[Stored data entries]
=== Section Start ===

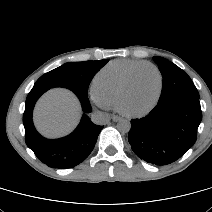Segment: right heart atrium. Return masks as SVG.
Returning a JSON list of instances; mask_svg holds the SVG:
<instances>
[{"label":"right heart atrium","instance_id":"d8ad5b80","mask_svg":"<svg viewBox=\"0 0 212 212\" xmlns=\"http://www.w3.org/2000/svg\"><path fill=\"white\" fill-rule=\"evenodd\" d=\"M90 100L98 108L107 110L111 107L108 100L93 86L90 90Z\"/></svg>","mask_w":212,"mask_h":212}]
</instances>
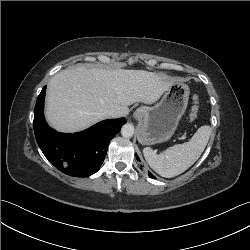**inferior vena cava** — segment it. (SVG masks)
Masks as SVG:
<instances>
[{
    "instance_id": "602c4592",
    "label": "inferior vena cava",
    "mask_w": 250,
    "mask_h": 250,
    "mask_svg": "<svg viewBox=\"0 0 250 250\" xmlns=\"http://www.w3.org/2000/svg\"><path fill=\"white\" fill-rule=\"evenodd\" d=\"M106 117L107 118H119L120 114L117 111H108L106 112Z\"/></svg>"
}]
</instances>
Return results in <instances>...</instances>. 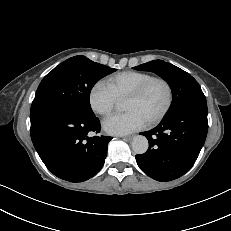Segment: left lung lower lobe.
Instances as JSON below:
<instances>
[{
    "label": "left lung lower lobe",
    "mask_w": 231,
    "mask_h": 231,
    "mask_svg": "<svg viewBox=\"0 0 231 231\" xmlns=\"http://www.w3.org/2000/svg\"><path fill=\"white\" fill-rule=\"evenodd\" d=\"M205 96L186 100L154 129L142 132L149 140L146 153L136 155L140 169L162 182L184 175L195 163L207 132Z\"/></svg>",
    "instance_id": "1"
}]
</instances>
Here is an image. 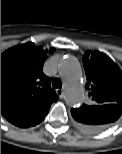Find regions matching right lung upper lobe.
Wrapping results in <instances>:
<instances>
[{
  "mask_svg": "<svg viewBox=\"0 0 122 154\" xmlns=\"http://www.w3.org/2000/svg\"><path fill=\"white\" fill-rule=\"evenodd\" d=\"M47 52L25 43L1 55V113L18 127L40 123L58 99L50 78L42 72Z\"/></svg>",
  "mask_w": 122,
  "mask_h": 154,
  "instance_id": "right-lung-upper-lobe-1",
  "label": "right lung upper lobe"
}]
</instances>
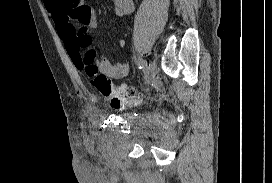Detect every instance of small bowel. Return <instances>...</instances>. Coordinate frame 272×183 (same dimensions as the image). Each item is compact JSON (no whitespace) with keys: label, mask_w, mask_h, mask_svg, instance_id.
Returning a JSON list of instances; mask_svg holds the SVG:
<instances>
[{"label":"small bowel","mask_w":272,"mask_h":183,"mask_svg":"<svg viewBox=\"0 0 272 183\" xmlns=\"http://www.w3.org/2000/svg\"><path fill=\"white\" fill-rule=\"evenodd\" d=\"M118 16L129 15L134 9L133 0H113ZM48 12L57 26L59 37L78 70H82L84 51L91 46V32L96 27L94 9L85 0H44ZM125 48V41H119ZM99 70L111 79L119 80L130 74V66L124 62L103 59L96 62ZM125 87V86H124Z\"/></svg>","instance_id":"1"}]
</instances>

=== Section End ===

» **Activity**
Exactly the lines from the one containing "Detect every instance" through the last line of the data above should be output, both ends included, with every picture left out.

» **Result of the task**
Detect every instance of small bowel. Return <instances>...</instances>. Coordinate frame 272×183 (same dimensions as the image). Each item is compact JSON (no whitespace) with keys: label, mask_w, mask_h, mask_svg, instance_id.
Returning a JSON list of instances; mask_svg holds the SVG:
<instances>
[{"label":"small bowel","mask_w":272,"mask_h":183,"mask_svg":"<svg viewBox=\"0 0 272 183\" xmlns=\"http://www.w3.org/2000/svg\"><path fill=\"white\" fill-rule=\"evenodd\" d=\"M118 16L129 15L134 9L133 0H113ZM48 12L57 26L59 37L78 70H82L84 51L91 46V32L96 27L94 9L85 0H44ZM125 48V41H119ZM99 70L111 79L119 80L130 74V66L124 62L103 59L96 62ZM125 87V86H124Z\"/></svg>","instance_id":"1"}]
</instances>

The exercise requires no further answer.